How MG Rover mirrored the developments at Lada

I still have Adam Curtis’s The Mayfair Set, a TV series charting the decline of British power and the rise of the technocracy, recorded on video cassette somewhere. I consider him someone who can see through the emperor having no clothes, and in The Mayfair Set, he certainly saw through the Empire having no clothes.
   As I type this, John Barry’s ‘Vendetta’ is going through my head as an earworm: the series used this piece as its theme tune.
   On my friend Keith Adams’s Facebook page was a link to Curtis’s blog at the BBC website, titled with a reference to another song, this time from Maurice Jarre’s Doctor Zhivago score. Curtis begins by saying that he uncovered a 1977 film about two British Leyland workers heading to Togliattigrad, where the Жигули (Zhiguli, or Lada to those of us outside the Soviet Bloc) was built.
ВАЗ-2101   At Togliattigrad, the managers used the chaos that was allowed to prevail to set up their alternative economic structures to line their own pockets—and corruption was rife.
   He writes, ‘What then happened is murky, but it is alleged that the managers in effect looted their own factory.’
   So far, so good.
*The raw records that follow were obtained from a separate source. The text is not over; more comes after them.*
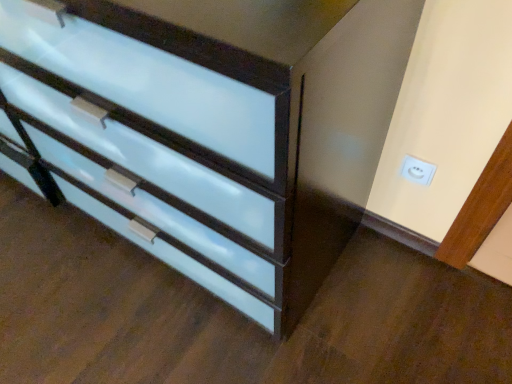 Question: From a real-world perspective, is matte white chest of drawers at lower left physically below white plastic electric outlet at upper right?

Choices:
 (A) no
 (B) yes

Answer: (A)

Question: From the image's perspective, is matte white chest of drawers at lower left above white plastic electric outlet at upper right?

Choices:
 (A) no
 (B) yes

Answer: (B)

Question: Is matte white chest of drawers at lower left at the left side of white plastic electric outlet at upper right?

Choices:
 (A) no
 (B) yes

Answer: (B)

Question: Can you confirm if matte white chest of drawers at lower left is shorter than white plastic electric outlet at upper right?

Choices:
 (A) no
 (B) yes

Answer: (A)

Question: Does matte white chest of drawers at lower left lie behind white plastic electric outlet at upper right?

Choices:
 (A) yes
 (B) no

Answer: (B)

Question: Can you confirm if matte white chest of drawers at lower left is positioned to the right of white plastic electric outlet at upper right?

Choices:
 (A) no
 (B) yes

Answer: (A)

Question: Can you confirm if white plastic electric outlet at upper right is bigger than matte white chest of drawers at lower left?

Choices:
 (A) no
 (B) yes

Answer: (A)

Question: Is white plastic electric outlet at upper right next to matte white chest of drawers at lower left?

Choices:
 (A) yes
 (B) no

Answer: (B)

Question: Considering the relative sizes of white plastic electric outlet at upper right and matte white chest of drawers at lower left in the image provided, is white plastic electric outlet at upper right shorter than matte white chest of drawers at lower left?

Choices:
 (A) no
 (B) yes

Answer: (B)

Question: Is white plastic electric outlet at upper right positioned beyond the bounds of matte white chest of drawers at lower left?

Choices:
 (A) no
 (B) yes

Answer: (B)

Question: Are white plastic electric outlet at upper right and matte white chest of drawers at lower left located far from each other?

Choices:
 (A) no
 (B) yes

Answer: (A)

Question: From the image's perspective, is white plastic electric outlet at upper right on matte white chest of drawers at lower left?

Choices:
 (A) no
 (B) yes

Answer: (A)

Question: Is point (402, 160) positioned closer to the camera than point (168, 253)?

Choices:
 (A) farther
 (B) closer

Answer: (B)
It read as a story about the bad old days of communism—till Curtis draws the clear parallels between Togliattigrad and what happened in the last days of the remnants of British Leyland. The Phoenix Four used money meant for the plant for themselves.
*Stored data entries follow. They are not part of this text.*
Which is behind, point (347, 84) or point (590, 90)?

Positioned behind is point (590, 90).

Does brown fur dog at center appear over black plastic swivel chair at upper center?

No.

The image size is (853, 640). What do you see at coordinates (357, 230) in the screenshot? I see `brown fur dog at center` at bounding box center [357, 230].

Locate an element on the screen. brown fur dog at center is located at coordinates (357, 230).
   Curtis again: ‘The Phoenix directors systematically restructured the business. They did it in a way that ensured that many economic benefits flowed not to MG Rover and the thousands of workers, but to the directors themselves and the man they appointed chief executive of MG Rover.
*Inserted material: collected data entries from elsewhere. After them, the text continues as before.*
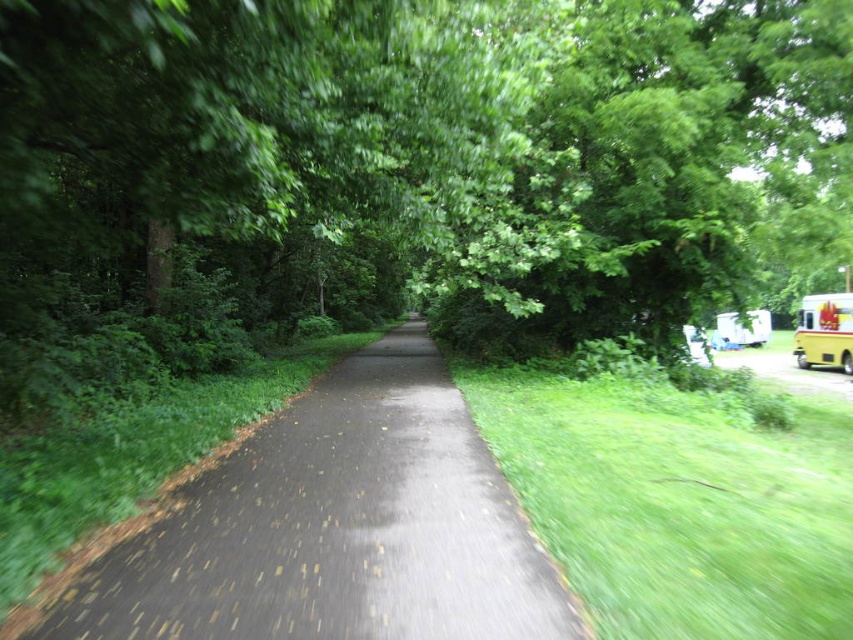 Question: Estimate the real-world distances between objects in this image. Which object is closer to the green leafy tree at center?

Choices:
 (A) black asphalt path at center
 (B) yellow matte school bus at right

Answer: (A)

Question: Which of the following is the closest to the observer?

Choices:
 (A) green leafy tree at center
 (B) black asphalt path at center
 (C) yellow matte school bus at right

Answer: (B)

Question: Does black asphalt path at center have a greater width compared to yellow matte school bus at right?

Choices:
 (A) no
 (B) yes

Answer: (A)

Question: Can you confirm if black asphalt path at center is bigger than yellow matte school bus at right?

Choices:
 (A) no
 (B) yes

Answer: (A)

Question: Which of the following is the closest to the observer?

Choices:
 (A) (846, 371)
 (B) (318, 566)

Answer: (B)

Question: Can you confirm if green leafy tree at center is wider than yellow matte school bus at right?

Choices:
 (A) yes
 (B) no

Answer: (A)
   ‘The [government] report [into the collapse of MG Rover] is over 800 pages—and it is a fascinating snapshot of our time. It lists all sorts of schemes with names like “Project Slag”, “Project Platinum” and “Project Aircraft”—all of them designed to try and bring profits not into MG Rover but into the holding company set up by the Phoenix consortium.’
   No more western superiority here: chaos—whether in the political, social, cultural or commercial realms—breeds opportunity for many. The trick is always to ensure that the opportunists are those who can put things right, rather than selfishly benefit themselves.
Beyond Branding cover   Some might see Curtis’s blog entry as a criticism of the monetarist, technocratic system—as was The Mayfair Set.
   But it is equally a story about how the absence of transparency breeds systems that benefit the few—regardless of whether the background is communism or capitalism.
   These are themes that we at the Medinge Group explored as early as 2003 in Beyond Branding, written in the wake of the Enron collapse. We’ve partly stayed on the same theme over the last eight years, because history shows us that transparency is often the enemy of inequity and unfairness. And even the technocracy.